Now, as to the limits for threads, see this answer, but also I'll show it here without the supporting information that you can find in the link. I'll do 20 times at 10,000 threads spun out per, for a total of 200,000 threads:
doug@s18:~$ cat /sys/fs/cgroup/pids/user.slice/user-1000.slice/pids.current
200034
O.K. I did not do this only on one core, so now do so:
doug@s18:~/c$ for i in {1..20}; do taskset -c 4 ./waiter 10000 100 60 2 999999 0 > /dev/null & done
[1] 85334
[2] 85335
...
[19] 85353
[20] 85354
No problem, and actually I could get to about 254000 (by mistake, if you must know) before the load average jumped to over 200000 and things really bogged down.
top - 13:53:58 up 9 min, 2 users, load average: 100.06, 2488.11, 2014.59
Tasks: 200179 total, 8 running, 200171 sleeping, 0 stopped, 0 zombie
%Cpu0 : 0.0 us, 0.0 sy, 0.0 ni,100.0 id, 0.0 wa, 0.0 hi, 0.0 si, 0.0 st
%Cpu1 : 18.1 us, 25.7 sy, 0.0 ni, 56.1 id, 0.0 wa, 0.0 hi, 0.0 si, 0.0 st
%Cpu2 : 0.0 us, 0.0 sy, 0.0 ni,100.0 id, 0.0 wa, 0.0 hi, 0.0 si, 0.0 st
%Cpu3 : 0.0 us, 0.0 sy, 0.0 ni,100.0 id, 0.0 wa, 0.0 hi, 0.0 si, 0.0 st
%Cpu4 : 25.7 us, 38.7 sy, 0.0 ni, 35.6 id, 0.0 wa, 0.0 hi, 0.0 si, 0.0 st
%Cpu5 : 0.0 us, 0.0 sy, 0.0 ni,100.0 id, 0.0 wa, 0.0 hi, 0.0 si, 0.0 st
MiB Mem : 31962.2 total, 6236.9 free, 24814.8 used, 910.5 buff/cache
MiB Swap: 2048.0 total, 2048.0 free, 0.0 used. 6679.1 avail Mem
PID USER PR NI VIRT RES SHR S %CPU %MEM TIME+ COMMAND
1150 doug 20 0 241796 231484 3132 R 43.0 0.7 2:42.53 top
21 root 20 0 0 0 0 S 0.6 0.0 0:01.94 ksoftirqd/1
1 root 20 0 167628 11468 8356 S 0.0 0.0 0:54.61 systemd
The high load average is from the launching phase, and is dropping rapidly. Observe there is still plenty of capacity on CPU 4, but memory is getting low, but not bad actually.

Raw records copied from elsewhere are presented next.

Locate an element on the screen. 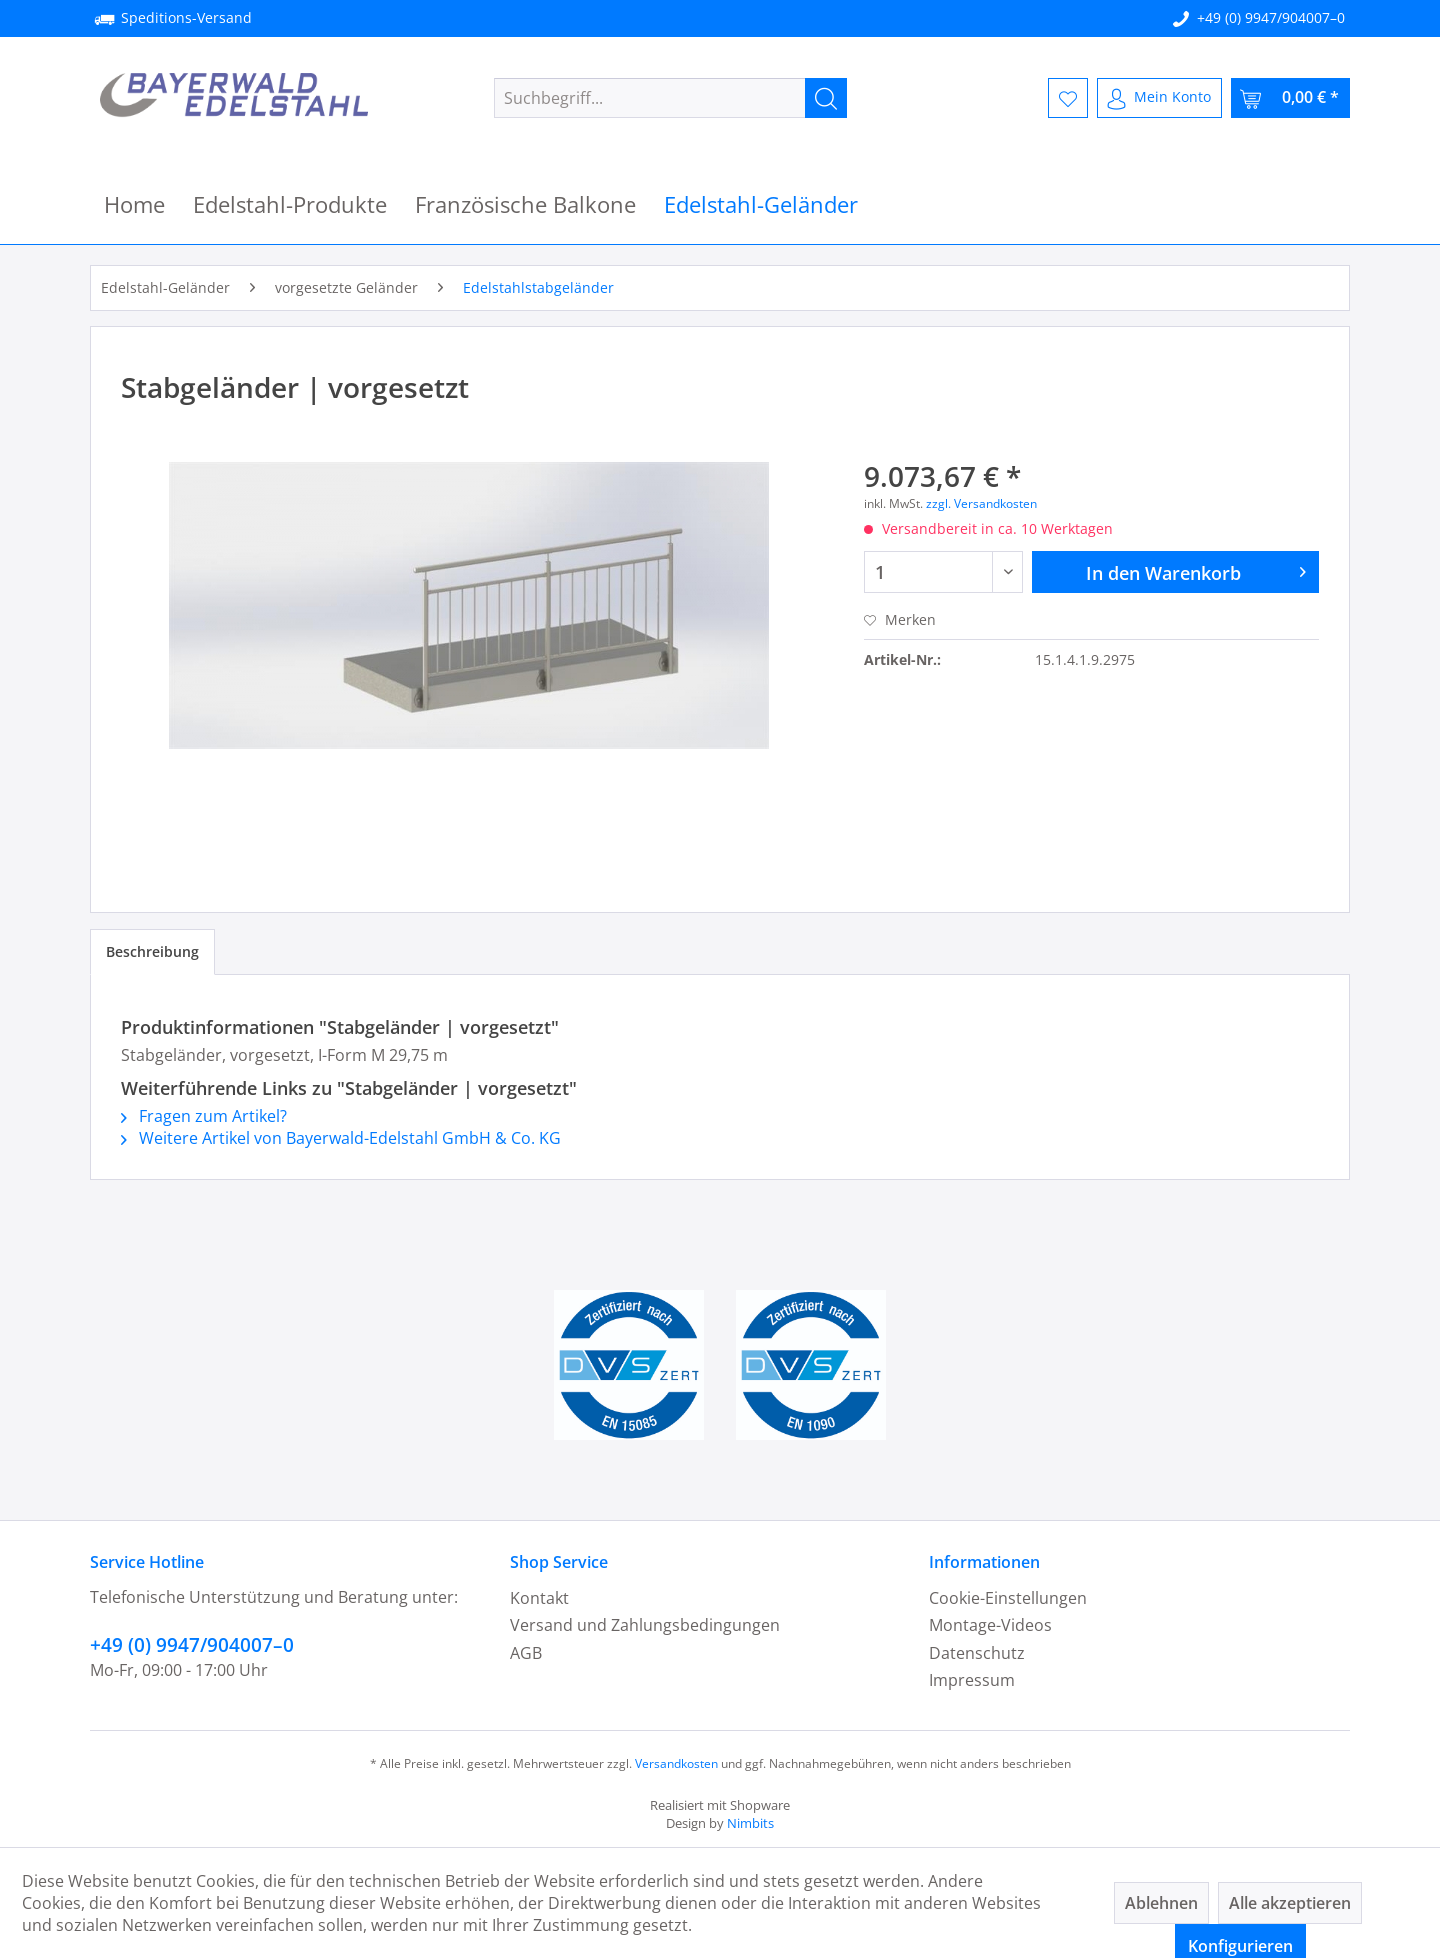 This screenshot has width=1440, height=1958. [menuitem] is located at coordinates (670, 98). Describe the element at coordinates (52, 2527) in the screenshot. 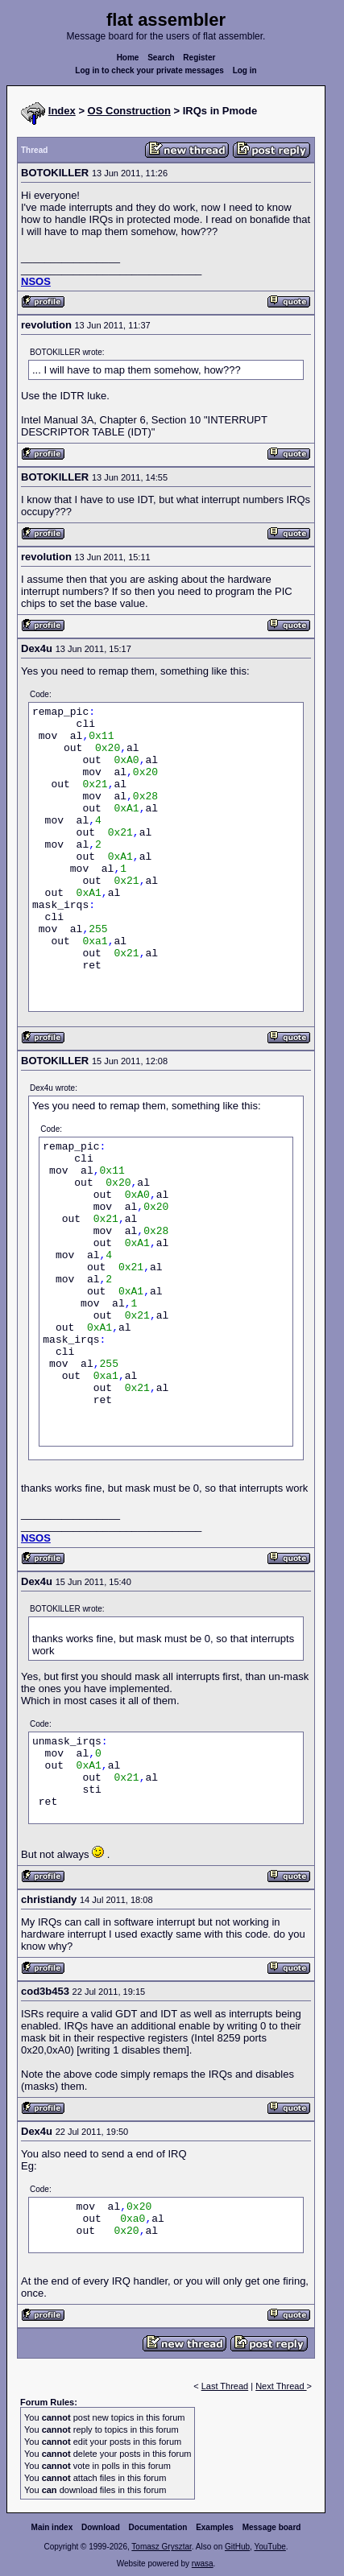

I see `Main index` at that location.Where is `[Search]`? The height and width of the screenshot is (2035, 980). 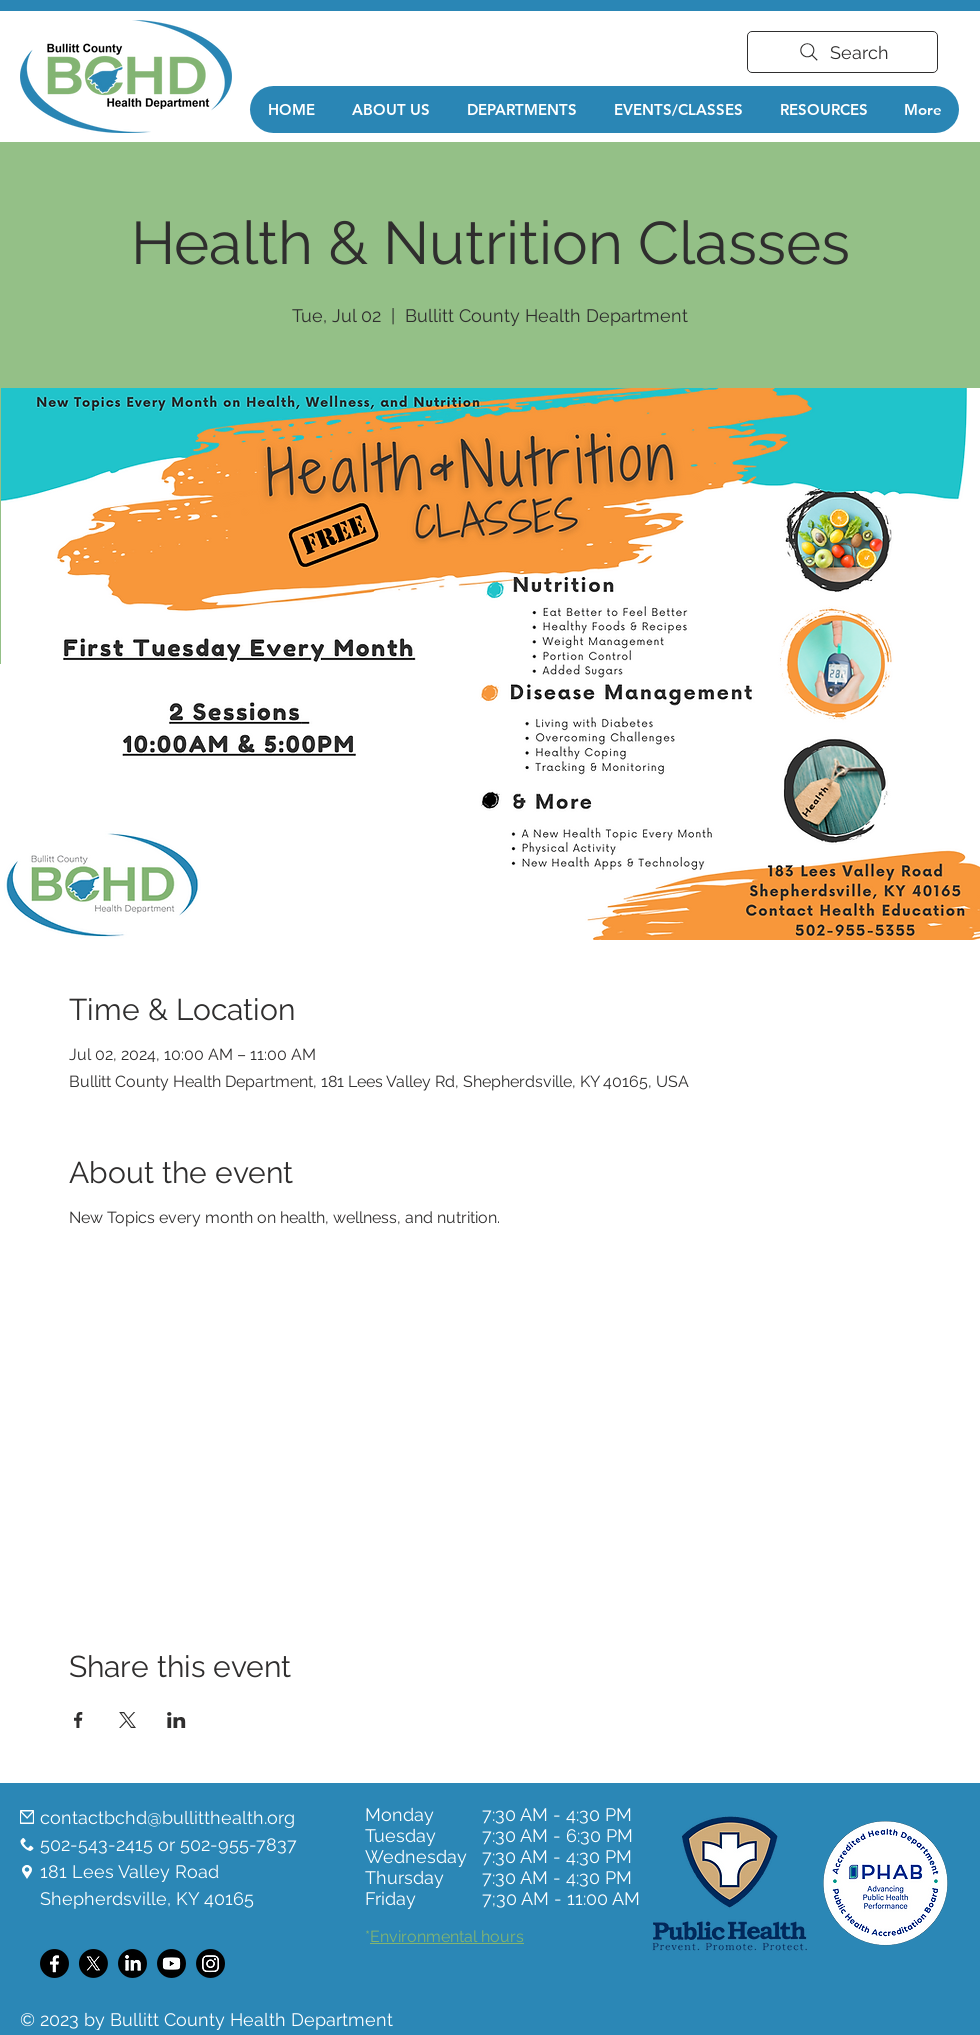 [Search] is located at coordinates (842, 52).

However, systemd seems to get into difficulty trying to kill so many processes on one core:
top - 14:06:48 up 22 min, 2 users, load average: 143735.08, 78365.08, 32282.72
Tasks: 163872 total, 106906 running, 19503 sleeping, 0 stopped, 37463 zombie
%Cpu0 : 0.2 us, 59.4 sy, 0.0 ni, 40.3 id, 0.0 wa, 0.0 hi, 0.0 si, 0.0 st
%Cpu1 : 0.0 us, 30.5 sy, 0.0 ni, 69.5 id, 0.0 wa, 0.0 hi, 0.0 si, 0.0 st
%Cpu2 : 12.3 us, 26.4 sy, 0.0 ni, 60.9 id, 0.0 wa, 0.0 hi, 0.4 si, 0.0 st
%Cpu3 : 0.6 us, 4.2 sy, 0.0 ni, 95.1 id, 0.0 wa, 0.0 hi, 0.0 si, 0.0 st
%Cpu4 : 0.0 us,100.0 sy, 0.0 ni, 0.0 id, 0.0 wa, 0.0 hi, 0.0 si, 0.0 st
%Cpu5 : 0.4 us, 1.9 sy, 0.0 ni, 97.5 id, 0.0 wa, 0.0 hi, 0.2 si, 0.0 st
MiB Mem : 31962.2 total, 13418.8 free, 17632.6 used, 910.8 buff/cache
MiB Swap: 2048.0 total, 2048.0 free, 0.0 used. 13861.3 avail Mem
PID USER PR NI VIRT RES SHR S %CPU %MEM TIME+ COMMAND
1 root 20 0 167628 11476 8356 S 99.6 0.0 4:08.50 systemd
285365 doug 20 0 241772 231688 3256 R 36.1 0.7 1:28.26 top
Things will sort themselves out, if I leave it long enough.
The program used herein is mine, but started/evolved from the book "Linux Programing BY EXAMPLE" Que December 1999.